We've been exploring this direction internally as well. As you've found, 
downcall handles/upcall stubs sometimes need to allocate memory. The 
return buffer case that you've run into is one such case, others are: 
when a struct that does not fit into a single register is passed by 
value on Windows, we need to create a copy. When a struct is passed by 
value to an upcall stub, we need to allocate memory to hold the value.
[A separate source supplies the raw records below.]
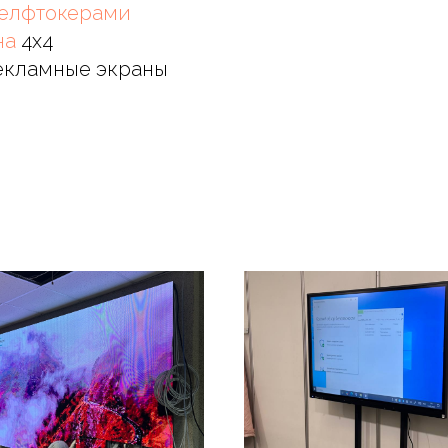
елфтокерами
на
4х4
екламные экраны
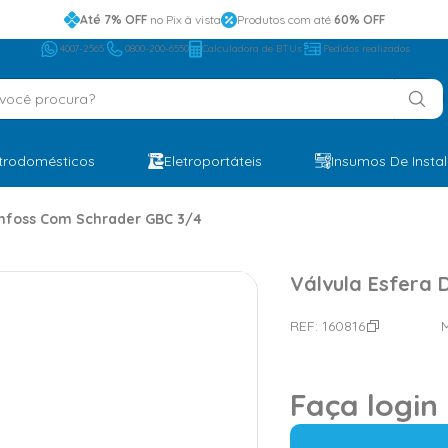
Até 7% OFF
no Pix à vista
Produtos com até
60% OFF
4007-2565
0800-200-6550
Calculadora de BTUs
Pedidos realizados
ocê procura?
etrodomésticos
Eletroportáteis
Insumos De Insta
anfoss Com Schrader GBC 3/4
Válvula Esfera
REF:
160816
Faça login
I took a look at your patch. One of the problems I see with a 
one-element cache is that some upcall stubs might never benefit from it, 
since a preceding downcall already claimed the cache. Though, I believe 
a chain of downcalls and upcalls is comparatively rare. A two element 
cache might be better. That way a sequence of downcall -> upcall, that 
both use by-value structs, will be able to benefit from the cache.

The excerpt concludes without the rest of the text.